◆ **TASK GOAL**:
Since pictures do not belong in the copy, please repeat every record below exactly without them.

### EXCERPTED DATA

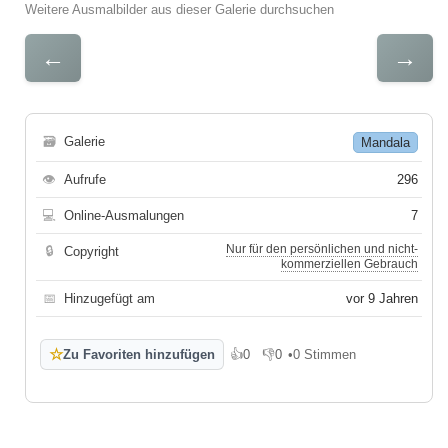
Weitere Ausmalbilder aus dieser Galerie durchsuchen
←
→
🗃
Galerie
Mandala
👁
Aufrufe
296
💻
Online-Ausmalungen
7
Nur für den persönlichen und nicht-
🔒
Copyright
kommerziellen Gebrauch
📅
Hinzugefügt am
vor 9 Jahren
☆
Zu Favoriten hinzufügen
👍
0
👎
0
•
0 Stimmen
Gefällt mir
Gefällt mir nicht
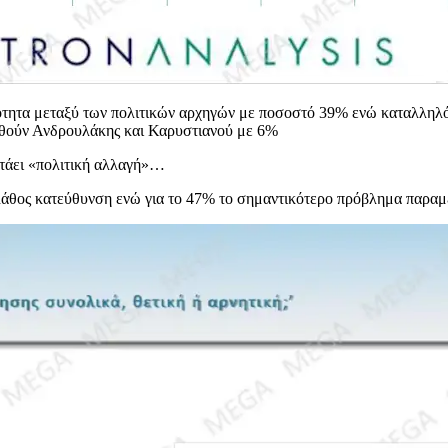
κότητα μεταξύ των πολιτικών αρχηγών με ποσοστό 39% ενώ καταλληλ
ουθούν Ανδρουλάκης και Καρυστιανού με 6%
ντάει «πολιτική αλλαγή»…
 λάθος κατεύθυνση ενώ για το 47% το σημαντικότερο πρόβλημα παραμέν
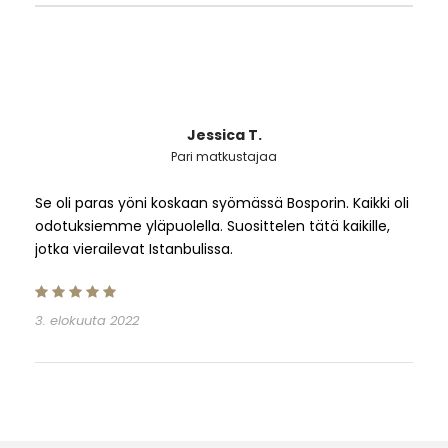
Jessica T.
Pari matkustajaa
Se oli paras yöni koskaan syömässä Bosporin. Kaikki oli
odotuksiemme yläpuolella. Suosittelen tätä kaikille,
jotka vierailevat Istanbulissa.
3. elokuuta 2022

######

◆ **YOUR SOLUTION**:
Weitere Ausmalbilder aus dieser Galerie durchsuchen
←
→
🗃
Galerie
Mandala
👁
Aufrufe
296
💻
Online-Ausmalungen
7
Nur für den persönlichen und nicht-
🔒
Copyright
kommerziellen Gebrauch
📅
Hinzugefügt am
vor 9 Jahren
☆
Zu Favoriten hinzufügen
👍
0
👎
0
•
0 Stimmen
Gefällt mir
Gefällt mir nicht
κότητα μεταξύ των πολιτικών αρχηγών με ποσοστό 39% ενώ καταλληλ
ουθούν Ανδρουλάκης και Καρυστιανού με 6%
ντάει «πολιτική αλλαγή»…
 λάθος κατεύθυνση ενώ για το 47% το σημαντικότερο πρόβλημα παραμέν
Jessica T.
Pari matkustajaa
Se oli paras yöni koskaan syömässä Bosporin. Kaikki oli
odotuksiemme yläpuolella. Suosittelen tätä kaikille,
jotka vierailevat Istanbulissa.
3. elokuuta 2022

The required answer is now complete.